*What you are asked to do*
Each line in the records below, from the one that contains "Огород (494, 299)" to the one that contains "Tecnologia do Blogger (141, 2541)", should be reproduced exactly, the first and last included.

*** Block opens ***

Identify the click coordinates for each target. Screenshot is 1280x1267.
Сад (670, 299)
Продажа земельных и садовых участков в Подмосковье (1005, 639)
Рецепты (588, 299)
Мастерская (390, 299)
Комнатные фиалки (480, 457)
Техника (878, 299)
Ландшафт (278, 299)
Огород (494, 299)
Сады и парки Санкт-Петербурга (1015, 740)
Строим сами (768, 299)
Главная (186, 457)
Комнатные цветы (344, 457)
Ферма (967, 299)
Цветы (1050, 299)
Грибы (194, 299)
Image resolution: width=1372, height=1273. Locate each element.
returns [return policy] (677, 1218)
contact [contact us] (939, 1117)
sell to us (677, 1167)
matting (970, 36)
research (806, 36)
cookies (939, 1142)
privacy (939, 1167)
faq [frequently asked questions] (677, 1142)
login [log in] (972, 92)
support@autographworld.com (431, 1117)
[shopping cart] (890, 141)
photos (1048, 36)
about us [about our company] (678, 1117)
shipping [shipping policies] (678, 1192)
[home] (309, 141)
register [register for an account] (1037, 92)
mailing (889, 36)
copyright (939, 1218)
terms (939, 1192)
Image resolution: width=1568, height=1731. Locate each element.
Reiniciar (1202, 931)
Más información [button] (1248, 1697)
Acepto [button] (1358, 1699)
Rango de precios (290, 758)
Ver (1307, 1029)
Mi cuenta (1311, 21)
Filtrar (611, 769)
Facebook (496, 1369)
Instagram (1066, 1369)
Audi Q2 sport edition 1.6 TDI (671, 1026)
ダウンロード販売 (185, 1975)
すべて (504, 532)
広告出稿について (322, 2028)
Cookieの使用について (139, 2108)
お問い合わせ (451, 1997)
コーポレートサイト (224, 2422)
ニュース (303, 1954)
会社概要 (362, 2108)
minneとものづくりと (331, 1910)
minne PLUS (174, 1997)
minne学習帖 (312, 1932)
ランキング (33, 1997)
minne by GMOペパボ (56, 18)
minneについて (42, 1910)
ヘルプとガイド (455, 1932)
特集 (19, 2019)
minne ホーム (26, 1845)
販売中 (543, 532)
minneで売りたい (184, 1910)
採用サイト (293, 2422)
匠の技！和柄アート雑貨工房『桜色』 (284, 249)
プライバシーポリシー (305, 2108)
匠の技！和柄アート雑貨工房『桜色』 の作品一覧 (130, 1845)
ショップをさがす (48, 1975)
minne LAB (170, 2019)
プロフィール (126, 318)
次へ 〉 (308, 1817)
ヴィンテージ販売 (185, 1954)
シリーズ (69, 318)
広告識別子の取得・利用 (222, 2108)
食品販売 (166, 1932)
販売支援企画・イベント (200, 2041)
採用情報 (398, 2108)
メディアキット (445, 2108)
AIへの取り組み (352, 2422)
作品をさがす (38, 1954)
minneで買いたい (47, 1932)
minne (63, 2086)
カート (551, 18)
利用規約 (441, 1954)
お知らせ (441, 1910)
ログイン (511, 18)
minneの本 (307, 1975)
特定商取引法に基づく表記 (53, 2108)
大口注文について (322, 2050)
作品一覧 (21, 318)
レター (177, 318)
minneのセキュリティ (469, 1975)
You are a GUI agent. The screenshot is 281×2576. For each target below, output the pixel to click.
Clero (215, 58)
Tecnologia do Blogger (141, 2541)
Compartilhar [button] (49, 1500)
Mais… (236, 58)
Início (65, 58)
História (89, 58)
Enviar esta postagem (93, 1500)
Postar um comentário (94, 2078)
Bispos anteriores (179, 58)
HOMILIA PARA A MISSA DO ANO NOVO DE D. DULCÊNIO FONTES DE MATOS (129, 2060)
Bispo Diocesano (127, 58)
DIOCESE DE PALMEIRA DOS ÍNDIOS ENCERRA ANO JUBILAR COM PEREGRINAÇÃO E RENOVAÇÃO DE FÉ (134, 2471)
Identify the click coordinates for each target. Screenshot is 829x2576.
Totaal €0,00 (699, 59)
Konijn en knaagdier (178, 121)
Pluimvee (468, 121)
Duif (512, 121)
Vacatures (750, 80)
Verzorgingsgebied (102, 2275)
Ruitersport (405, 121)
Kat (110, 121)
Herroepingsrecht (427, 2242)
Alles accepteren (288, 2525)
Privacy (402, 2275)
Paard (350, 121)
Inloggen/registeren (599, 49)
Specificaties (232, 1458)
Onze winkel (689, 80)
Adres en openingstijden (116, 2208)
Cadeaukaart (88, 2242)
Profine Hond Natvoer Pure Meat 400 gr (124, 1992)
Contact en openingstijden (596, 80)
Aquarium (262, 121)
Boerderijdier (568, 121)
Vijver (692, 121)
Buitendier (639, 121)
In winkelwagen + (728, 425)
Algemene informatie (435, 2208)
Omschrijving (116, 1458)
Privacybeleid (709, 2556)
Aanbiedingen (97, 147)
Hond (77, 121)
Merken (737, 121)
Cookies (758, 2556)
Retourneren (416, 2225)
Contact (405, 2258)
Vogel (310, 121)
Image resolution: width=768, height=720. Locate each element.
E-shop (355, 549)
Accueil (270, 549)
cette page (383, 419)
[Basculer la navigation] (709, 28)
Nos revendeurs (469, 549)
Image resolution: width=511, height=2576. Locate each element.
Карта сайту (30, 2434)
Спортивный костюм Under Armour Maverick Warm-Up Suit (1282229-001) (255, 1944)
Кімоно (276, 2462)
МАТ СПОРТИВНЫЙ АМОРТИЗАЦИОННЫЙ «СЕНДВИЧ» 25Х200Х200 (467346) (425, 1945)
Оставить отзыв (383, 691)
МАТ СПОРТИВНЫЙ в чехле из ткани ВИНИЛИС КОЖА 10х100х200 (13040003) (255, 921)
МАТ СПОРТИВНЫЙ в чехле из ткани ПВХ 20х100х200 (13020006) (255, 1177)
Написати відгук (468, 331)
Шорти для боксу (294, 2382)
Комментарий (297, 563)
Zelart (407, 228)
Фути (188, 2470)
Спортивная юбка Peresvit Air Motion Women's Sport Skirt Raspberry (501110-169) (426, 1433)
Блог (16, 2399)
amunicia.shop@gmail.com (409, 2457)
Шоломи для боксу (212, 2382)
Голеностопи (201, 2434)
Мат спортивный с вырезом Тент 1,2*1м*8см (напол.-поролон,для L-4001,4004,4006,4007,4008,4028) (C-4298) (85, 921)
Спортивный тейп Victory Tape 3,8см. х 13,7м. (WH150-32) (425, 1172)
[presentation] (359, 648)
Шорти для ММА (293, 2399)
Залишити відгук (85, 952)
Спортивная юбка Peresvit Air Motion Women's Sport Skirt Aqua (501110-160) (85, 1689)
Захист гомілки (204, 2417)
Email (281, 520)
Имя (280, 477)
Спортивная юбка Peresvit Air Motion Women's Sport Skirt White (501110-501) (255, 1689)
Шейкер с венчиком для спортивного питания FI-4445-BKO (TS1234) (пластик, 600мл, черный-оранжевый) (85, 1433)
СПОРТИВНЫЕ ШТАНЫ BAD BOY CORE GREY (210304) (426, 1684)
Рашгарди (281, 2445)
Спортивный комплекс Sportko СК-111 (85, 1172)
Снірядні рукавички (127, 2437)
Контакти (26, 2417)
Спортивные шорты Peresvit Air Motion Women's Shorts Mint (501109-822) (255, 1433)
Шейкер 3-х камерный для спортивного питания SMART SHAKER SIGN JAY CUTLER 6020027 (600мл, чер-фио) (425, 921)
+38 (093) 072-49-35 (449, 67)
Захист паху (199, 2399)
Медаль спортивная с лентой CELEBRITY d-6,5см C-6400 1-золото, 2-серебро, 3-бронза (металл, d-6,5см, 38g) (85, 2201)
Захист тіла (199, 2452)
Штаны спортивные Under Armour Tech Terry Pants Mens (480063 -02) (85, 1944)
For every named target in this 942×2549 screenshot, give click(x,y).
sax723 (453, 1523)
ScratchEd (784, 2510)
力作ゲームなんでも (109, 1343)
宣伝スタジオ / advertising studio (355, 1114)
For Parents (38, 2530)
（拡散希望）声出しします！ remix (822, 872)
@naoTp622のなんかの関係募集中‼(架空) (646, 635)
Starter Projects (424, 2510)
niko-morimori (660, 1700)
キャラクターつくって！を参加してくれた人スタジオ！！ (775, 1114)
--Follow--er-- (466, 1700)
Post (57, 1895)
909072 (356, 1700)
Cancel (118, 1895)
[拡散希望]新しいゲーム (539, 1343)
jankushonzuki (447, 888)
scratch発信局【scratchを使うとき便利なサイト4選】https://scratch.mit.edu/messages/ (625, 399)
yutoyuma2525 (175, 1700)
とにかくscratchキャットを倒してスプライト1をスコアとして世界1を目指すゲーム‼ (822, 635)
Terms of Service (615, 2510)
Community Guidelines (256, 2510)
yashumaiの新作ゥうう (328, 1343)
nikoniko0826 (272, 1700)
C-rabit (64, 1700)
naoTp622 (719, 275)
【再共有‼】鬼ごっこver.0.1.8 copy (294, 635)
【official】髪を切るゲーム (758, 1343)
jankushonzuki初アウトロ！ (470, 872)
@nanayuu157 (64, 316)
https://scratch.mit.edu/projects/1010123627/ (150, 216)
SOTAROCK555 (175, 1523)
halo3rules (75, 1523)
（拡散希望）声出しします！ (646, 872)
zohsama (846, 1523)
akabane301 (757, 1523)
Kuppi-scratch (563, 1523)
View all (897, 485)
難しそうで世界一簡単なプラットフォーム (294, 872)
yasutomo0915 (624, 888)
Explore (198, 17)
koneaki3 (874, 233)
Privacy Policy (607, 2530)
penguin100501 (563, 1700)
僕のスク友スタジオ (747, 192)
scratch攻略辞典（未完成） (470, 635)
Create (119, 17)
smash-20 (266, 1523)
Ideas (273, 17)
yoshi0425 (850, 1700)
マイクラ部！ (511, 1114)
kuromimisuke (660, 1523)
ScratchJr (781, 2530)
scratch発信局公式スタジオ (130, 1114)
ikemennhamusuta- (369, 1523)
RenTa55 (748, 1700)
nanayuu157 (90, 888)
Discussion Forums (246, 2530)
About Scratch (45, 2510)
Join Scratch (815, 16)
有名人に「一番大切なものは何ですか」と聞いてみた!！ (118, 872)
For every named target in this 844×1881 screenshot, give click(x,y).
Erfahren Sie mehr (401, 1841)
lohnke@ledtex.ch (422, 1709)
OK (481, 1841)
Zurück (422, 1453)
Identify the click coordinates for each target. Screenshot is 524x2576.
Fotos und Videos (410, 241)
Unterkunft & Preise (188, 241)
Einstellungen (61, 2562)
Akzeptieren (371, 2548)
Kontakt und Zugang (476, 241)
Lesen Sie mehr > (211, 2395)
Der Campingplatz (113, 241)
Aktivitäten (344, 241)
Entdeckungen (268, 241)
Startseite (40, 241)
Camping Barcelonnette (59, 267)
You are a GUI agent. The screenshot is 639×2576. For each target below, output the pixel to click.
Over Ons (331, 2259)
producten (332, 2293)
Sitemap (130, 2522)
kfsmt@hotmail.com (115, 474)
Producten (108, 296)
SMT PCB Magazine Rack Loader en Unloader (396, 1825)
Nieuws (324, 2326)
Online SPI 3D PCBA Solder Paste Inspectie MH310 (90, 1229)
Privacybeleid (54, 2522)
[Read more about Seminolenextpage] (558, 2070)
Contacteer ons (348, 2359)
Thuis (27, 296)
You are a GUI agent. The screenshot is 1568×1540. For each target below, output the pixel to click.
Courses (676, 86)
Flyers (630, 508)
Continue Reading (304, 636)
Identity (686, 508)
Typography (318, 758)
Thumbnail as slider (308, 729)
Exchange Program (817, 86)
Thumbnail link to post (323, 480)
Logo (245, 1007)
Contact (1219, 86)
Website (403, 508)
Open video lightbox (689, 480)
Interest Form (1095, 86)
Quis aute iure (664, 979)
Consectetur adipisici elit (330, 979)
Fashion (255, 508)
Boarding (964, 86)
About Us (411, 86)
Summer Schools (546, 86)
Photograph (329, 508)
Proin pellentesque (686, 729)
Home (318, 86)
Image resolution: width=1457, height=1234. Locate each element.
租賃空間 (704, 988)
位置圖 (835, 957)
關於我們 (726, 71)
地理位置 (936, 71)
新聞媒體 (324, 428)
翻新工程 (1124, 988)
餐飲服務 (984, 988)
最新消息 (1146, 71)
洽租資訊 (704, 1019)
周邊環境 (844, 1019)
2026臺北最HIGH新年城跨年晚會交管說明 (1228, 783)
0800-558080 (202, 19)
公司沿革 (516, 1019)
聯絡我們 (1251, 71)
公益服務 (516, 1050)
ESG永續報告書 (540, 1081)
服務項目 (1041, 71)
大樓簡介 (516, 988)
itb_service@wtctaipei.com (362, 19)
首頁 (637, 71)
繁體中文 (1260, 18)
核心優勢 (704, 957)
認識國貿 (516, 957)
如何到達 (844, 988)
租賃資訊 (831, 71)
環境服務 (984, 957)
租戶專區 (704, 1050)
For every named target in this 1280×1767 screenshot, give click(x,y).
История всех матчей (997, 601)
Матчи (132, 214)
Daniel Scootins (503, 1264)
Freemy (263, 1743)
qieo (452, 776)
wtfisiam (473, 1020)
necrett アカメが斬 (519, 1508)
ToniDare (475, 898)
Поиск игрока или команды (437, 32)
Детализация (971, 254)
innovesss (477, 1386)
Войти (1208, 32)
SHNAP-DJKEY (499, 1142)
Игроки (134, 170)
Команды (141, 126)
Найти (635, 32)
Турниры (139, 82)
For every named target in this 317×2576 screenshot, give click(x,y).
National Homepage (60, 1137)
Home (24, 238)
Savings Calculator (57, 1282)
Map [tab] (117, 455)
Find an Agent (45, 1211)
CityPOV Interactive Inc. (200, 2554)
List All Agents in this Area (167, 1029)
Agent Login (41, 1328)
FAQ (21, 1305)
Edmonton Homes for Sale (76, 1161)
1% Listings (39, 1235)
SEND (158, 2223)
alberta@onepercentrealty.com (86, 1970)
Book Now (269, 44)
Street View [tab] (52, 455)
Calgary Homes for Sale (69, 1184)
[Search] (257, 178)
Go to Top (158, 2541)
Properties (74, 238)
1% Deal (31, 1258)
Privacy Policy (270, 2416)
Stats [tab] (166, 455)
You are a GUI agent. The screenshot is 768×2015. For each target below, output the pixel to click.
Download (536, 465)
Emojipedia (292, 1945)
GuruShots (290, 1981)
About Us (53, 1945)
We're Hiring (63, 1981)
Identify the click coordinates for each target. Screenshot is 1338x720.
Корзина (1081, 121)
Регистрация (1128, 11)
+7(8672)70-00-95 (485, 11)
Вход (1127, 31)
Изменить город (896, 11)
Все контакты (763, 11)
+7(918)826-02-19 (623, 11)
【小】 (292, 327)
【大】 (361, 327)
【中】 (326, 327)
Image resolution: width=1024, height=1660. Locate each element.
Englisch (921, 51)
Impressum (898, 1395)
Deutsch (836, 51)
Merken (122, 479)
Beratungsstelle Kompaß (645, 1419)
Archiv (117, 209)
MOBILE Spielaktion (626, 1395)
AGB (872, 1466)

*** Block closes ***

*Answer space*
Огород (494, 299)
Сады и парки Санкт-Петербурга (1015, 740)
Строим сами (768, 299)
Главная (186, 457)
Комнатные цветы (344, 457)
Ферма (967, 299)
Цветы (1050, 299)
Грибы (194, 299)
Image resolution: width=1372, height=1273. Locate each element.
returns [return policy] (677, 1218)
contact [contact us] (939, 1117)
sell to us (677, 1167)
matting (970, 36)
research (806, 36)
cookies (939, 1142)
privacy (939, 1167)
faq [frequently asked questions] (677, 1142)
login [log in] (972, 92)
support@autographworld.com (431, 1117)
[shopping cart] (890, 141)
photos (1048, 36)
about us [about our company] (678, 1117)
shipping [shipping policies] (678, 1192)
[home] (309, 141)
register [register for an account] (1037, 92)
mailing (889, 36)
copyright (939, 1218)
terms (939, 1192)
Image resolution: width=1568, height=1731. Locate each element.
Reiniciar (1202, 931)
Más información [button] (1248, 1697)
Acepto [button] (1358, 1699)
Rango de precios (290, 758)
Ver (1307, 1029)
Mi cuenta (1311, 21)
Filtrar (611, 769)
Facebook (496, 1369)
Instagram (1066, 1369)
Audi Q2 sport edition 1.6 TDI (671, 1026)
ダウンロード販売 (185, 1975)
すべて (504, 532)
広告出稿について (322, 2028)
Cookieの使用について (139, 2108)
お問い合わせ (451, 1997)
コーポレートサイト (224, 2422)
ニュース (303, 1954)
会社概要 (362, 2108)
minneとものづくりと (331, 1910)
minne PLUS (174, 1997)
minne学習帖 (312, 1932)
ランキング (33, 1997)
minne by GMOペパボ (56, 18)
minneについて (42, 1910)
ヘルプとガイド (455, 1932)
特集 (19, 2019)
minne ホーム (26, 1845)
販売中 (543, 532)
minneで売りたい (184, 1910)
採用サイト (293, 2422)
匠の技！和柄アート雑貨工房『桜色』 (284, 249)
プライバシーポリシー (305, 2108)
匠の技！和柄アート雑貨工房『桜色』 の作品一覧 (130, 1845)
ショップをさがす (48, 1975)
minne LAB (170, 2019)
プロフィール (126, 318)
次へ 〉 (308, 1817)
ヴィンテージ販売 (185, 1954)
シリーズ (69, 318)
広告識別子の取得・利用 (222, 2108)
食品販売 (166, 1932)
販売支援企画・イベント (200, 2041)
採用情報 (398, 2108)
メディアキット (445, 2108)
AIへの取り組み (352, 2422)
作品をさがす (38, 1954)
minneで買いたい (47, 1932)
minne (63, 2086)
カート (551, 18)
利用規約 (441, 1954)
お知らせ (441, 1910)
ログイン (511, 18)
minneの本 (307, 1975)
特定商取引法に基づく表記 (53, 2108)
大口注文について (322, 2050)
作品一覧 (21, 318)
レター (177, 318)
minneのセキュリティ (469, 1975)
You are a GUI agent. The screenshot is 281×2576. For each target below, output the pixel to click.
Clero (215, 58)
Tecnologia do Blogger (141, 2541)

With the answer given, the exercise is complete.